- TRY IT
Copy every line from the data below in which the string "METROTOM" can be found.

- SUPPLIED RECORDS
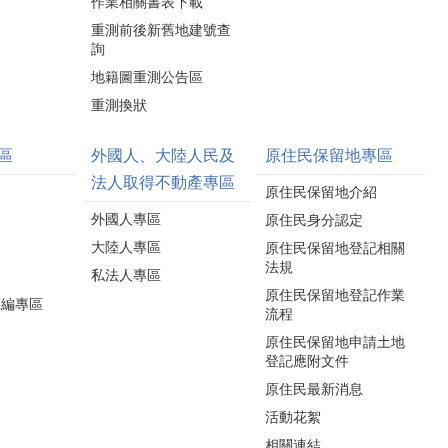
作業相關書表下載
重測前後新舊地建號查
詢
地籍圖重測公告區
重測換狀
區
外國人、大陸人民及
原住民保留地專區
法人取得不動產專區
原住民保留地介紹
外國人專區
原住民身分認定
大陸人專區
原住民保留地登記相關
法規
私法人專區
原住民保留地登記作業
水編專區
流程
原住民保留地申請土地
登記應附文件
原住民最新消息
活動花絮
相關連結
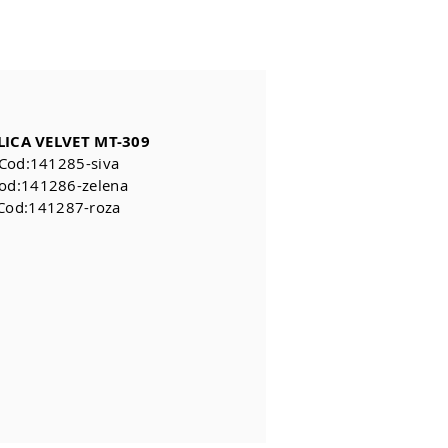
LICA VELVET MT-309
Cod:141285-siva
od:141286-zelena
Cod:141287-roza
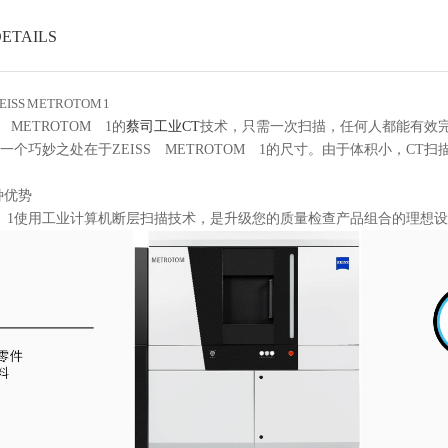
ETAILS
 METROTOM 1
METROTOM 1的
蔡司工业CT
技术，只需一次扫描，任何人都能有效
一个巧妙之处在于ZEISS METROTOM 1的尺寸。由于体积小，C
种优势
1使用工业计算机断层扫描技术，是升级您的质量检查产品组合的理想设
...
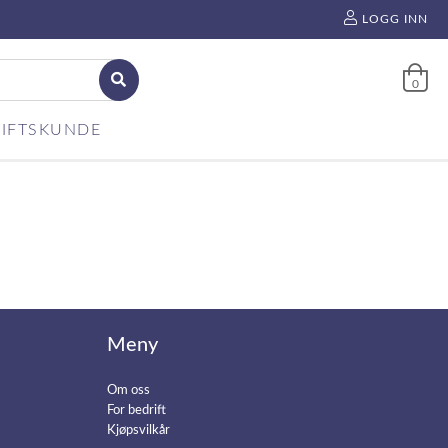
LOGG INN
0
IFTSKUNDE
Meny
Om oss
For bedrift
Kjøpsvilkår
==
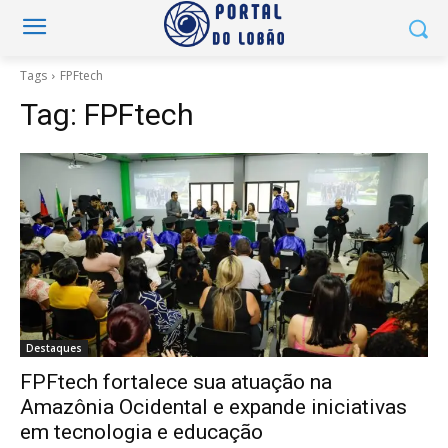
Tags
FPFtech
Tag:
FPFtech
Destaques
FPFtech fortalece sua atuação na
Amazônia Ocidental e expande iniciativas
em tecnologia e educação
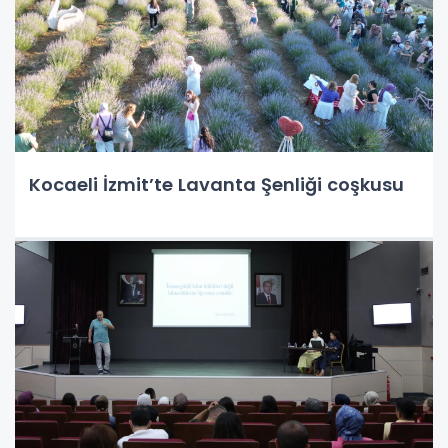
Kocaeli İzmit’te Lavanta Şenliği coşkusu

- ANSWER BOX
 METROTOM 1
METROTOM 1的
一个巧妙之处在于ZEISS METROTOM 1的尺寸。由于体积小，C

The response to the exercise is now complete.